Thank you all for your help and kind words. It means a lot to be in communication with people who know / understand what it is to love a cat. 

I have a long standing commitment tomorrow which means I'll be out all day, and am frightened that OH will take the cats back to his friend's flat, where they are currently being 'cared' for by someone who feeds them and smokes but doesn't give them any affection. 

OH's friend called me and said that one of his customers had expressed an interest in Wasabi, but when I asked, I found that they are part of a couple living in a small one bed flat with no outside space. 

This is not what I want for him - I had so hoped to make sure he went to a better home than he left. Have just got back to the house having worried about the cats all the time I was out. Wasabi is busy washing himself in a comfy spot behind the TV - I so want him to have a happy future, not to be shut up in a tiny flat like a pretty prisoner on his own, esp when he's used to having the company of other cats. Oh dear, this thought is setting me off all over again..

Blue girl has come out of the chimney. I found her under a bed upstairs. Not sure if she has eaten anything yet, but at least she is somewhere clean...
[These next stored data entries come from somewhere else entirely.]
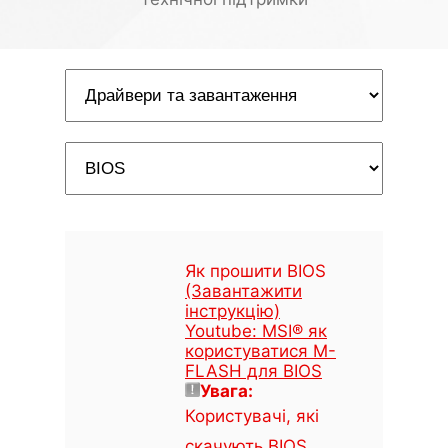
Як прошити BIOS
(Завантажити
інструкцію)
Youtube: MSI® як
користуватися M-
FLASH для BIOS
Увага:
Користувачі, які
скачують BIOS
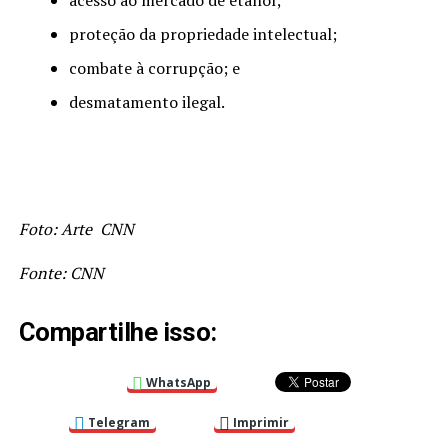
acesso ao mercado de etanol;
proteção da propriedade intelectual;
combate à corrupção; e
desmatamento ilegal.
Foto: Arte CNN
Fonte: CNN
Compartilhe isso:
WhatsApp
Telegram
Imprimir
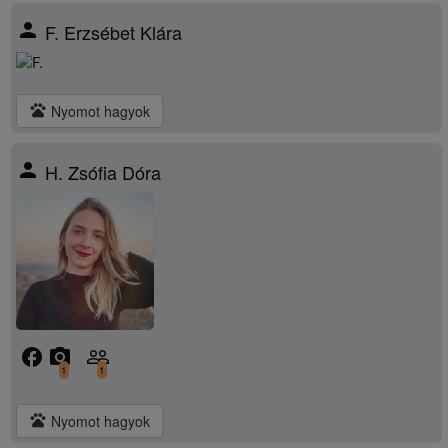
person
F. Erzsébet Klára
pets
Nyomot hagyok
person
H. Zsófia Dóra
facebook
camera_alt
people_outline
1
1
pets
Nyomot hagyok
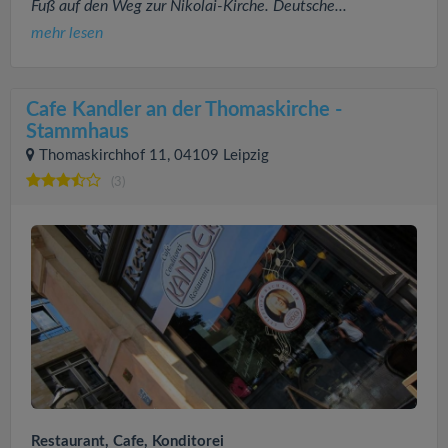
Fuß auf den Weg zur Nikolai-Kirche. Deutsche...
mehr lesen
Cafe Kandler an der Thomaskirche -
Stammhaus
Thomaskirchhof 11, 04109 Leipzig
(3)
Restaurant, Cafe, Konditorei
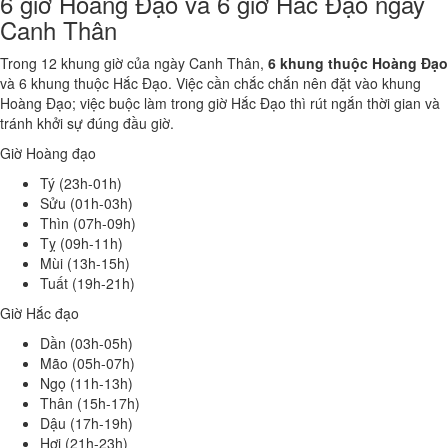
6 giờ Hoàng Đạo và 6 giờ Hắc Đạo ngày
Canh Thân
Trong 12 khung giờ của ngày Canh Thân,
6 khung thuộc Hoàng Đạo
và 6 khung thuộc Hắc Đạo. Việc cần chắc chắn nên đặt vào khung
Hoàng Đạo; việc buộc làm trong giờ Hắc Đạo thì rút ngắn thời gian và
tránh khởi sự đúng đầu giờ.
Giờ Hoàng đạo
Tý (23h-01h)
Sửu (01h-03h)
Thìn (07h-09h)
Tỵ (09h-11h)
Mùi (13h-15h)
Tuất (19h-21h)
Giờ Hắc đạo
Dần (03h-05h)
Mão (05h-07h)
Ngọ (11h-13h)
Thân (15h-17h)
Dậu (17h-19h)
Hợi (21h-23h)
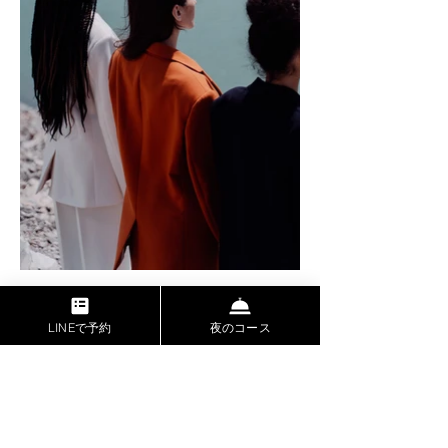
LINEで予約
夜のコース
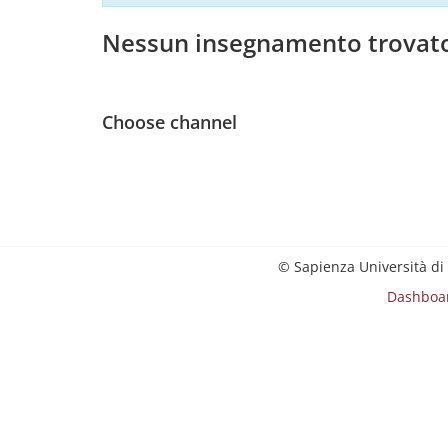
Nessun insegnamento trovat
Choose channel
© Sapienza Università di
Dashboa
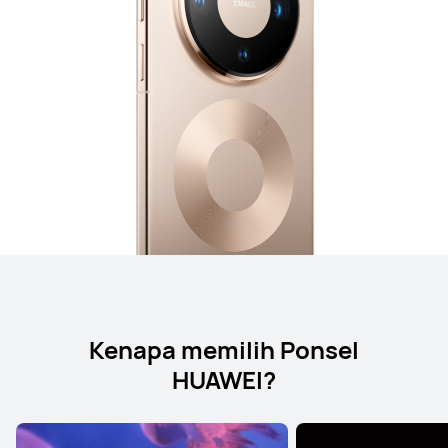
Kenapa memilih Ponsel
HUAWEI?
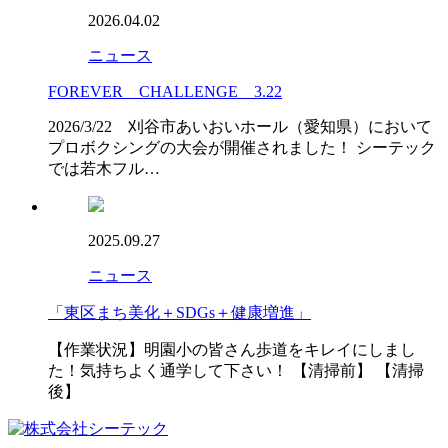
2026.04.02
ニュース
FOREVER CHALLENGE 3.22
2026/3/22 刈谷市あいおいホール（愛知県）において
プロボクシングの大会が開催されました！ シーテック
では若木フル…
2025.09.27
ニュース
「東区まち美化＋SDGs＋健康増進」
【作業状況】明園小の皆さん歩道をキレイにしまし
た！気持ちよく通学して下さい！ 【清掃前】 【清掃
後】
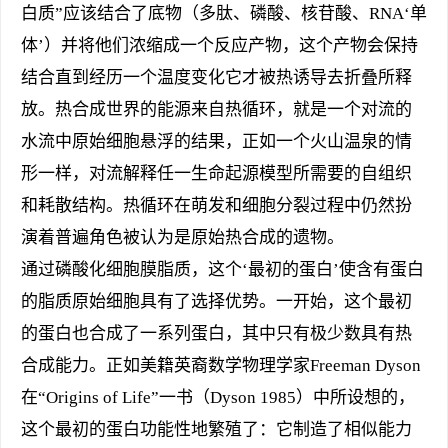
白质”应该结合了底物（多肽、磷酸、核苷酸、RNA‘单
体’）并将他们浓缩成一个反应产物，这个产物会保持
结合直到经历一个温度变化它才被热诱导去折叠所释
放。热合成世界的能源来自热循环，就是一个对流的
水流中原始细胞悬浮的结果，正如一个火山温泉的情
形一样，对流解释任一生命起源模型所需要的自组织
和耗散结构。热循环在萌发和细胞分裂过程中仍然扮
演着普遍角色被认为是原始热合成的遗物。
通过磷酸化细胞膜脂质，这个‘最初的蛋白’使含有蛋白
的脂质原始细胞具有了选择优势。一开始，这个最初
的蛋白也合成了一系列蛋白，其中只有极少数具有热
合成能力。正如美籍英裔数学物理学家Freeman Dyson
在“Origins of Life”一书（Dyson 1985）中所设想的，
这个最初的蛋白功能性地繁殖了：它制造了相似能力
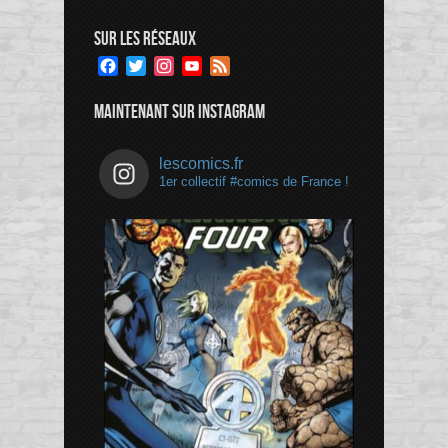
SUR LES RÉSEAUX
Facebook
Twitter
Instagram
YouTube
Feed
Channel
MAINTENANT SUR INSTAGRAM
lescomics.fr
1er collectif #comics de France !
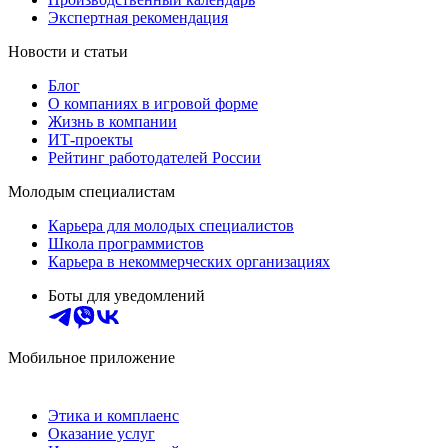
Экспертная рекомендация
Новости и статьи
Блог
О компаниях в игровой форме
Жизнь в компании
ИТ-проекты
Рейтинг работодателей России
Молодым специалистам
Карьера для молодых специалистов
Школа программистов
Карьера в некоммерческих организациях
Боты для уведомлений
Мобильное приложение
Этика и комплаенс
Оказание услуг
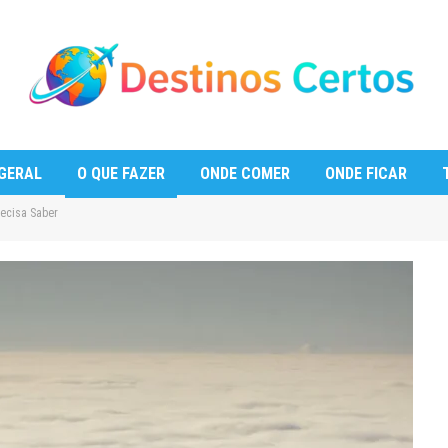
GERAL
O QUE FAZER
ONDE COMER
ONDE FICAR
ecisa Saber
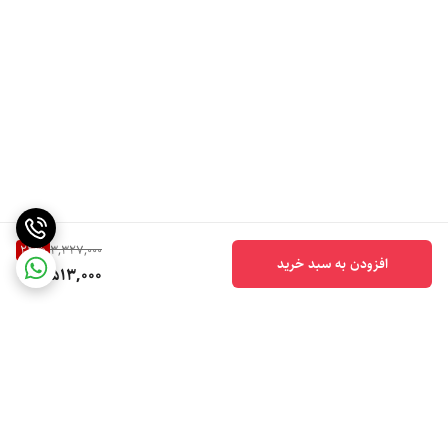
24
%
3,327,000
افزودن به سبد خرید
2,513,000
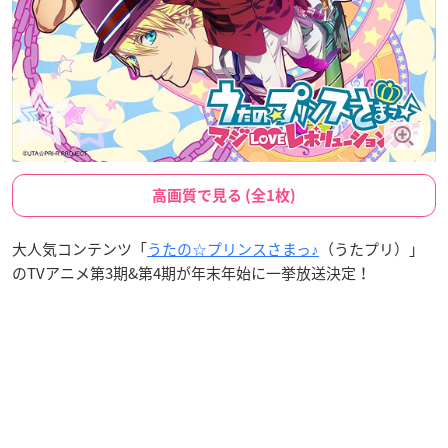
高画質で見る (全1枚)
大人気コンテンツ「
うたの☆プリンスさまっ♪
（うたプリ）」
のTVアニメ第3期&第4期が年末年始に一挙放送決定！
Not sure what to say to OH when he comes home. He might be upset at the inconvenience of additional cats, but I am really distressed at his behaviour, and worried sick about how I can make sure these two end up with people who not only cherish them but can offer a proper home with enough space.


----------



## merlin12

Alisonfoy said:


> Thank you all for your help and kind words. It means a lot to be in communication with people who know / understand what it is to love a cat.
> 
> I have a long standing commitment tomorrow which means I'll be out all day, and am frightened that OH will take the cats back to his friend's flat, where they are currently being 'cared' for by someone who feeds them and smokes but doesn't give them any affection.
> 
> OH's friend called me and said that one of his customers had expressed an interest in Wasabi, but when I asked, I found that they are part of a couple living in a small one bed flat with no outside space.
> 
> This is not what I want for him - I had so hoped to make sure he went to a better home than he left. Have just got back to the house having worried about the cats all the time I was out. Wasabi is busy washing himself in a comfy spot behind the TV - I so want him to have a happy future, not to be shut up in a tiny flat like a pretty prisoner on his own, esp when he's used to having the company of other cats. Oh dear, this thought is setting me off all over again..
> 
> Blue girl has come out of the chimney. I found her under a bed upstairs. Not sure if she has eaten anything yet, but at least she is somewhere clean...
> 
> Not sure what to say to OH when he comes home. He might be upset at the inconvenience of additional cats, but I am really distressed at his behaviour, and worried sick about how I can make sure these two end up with people who not only cherish them but can offer a proper home with enough space.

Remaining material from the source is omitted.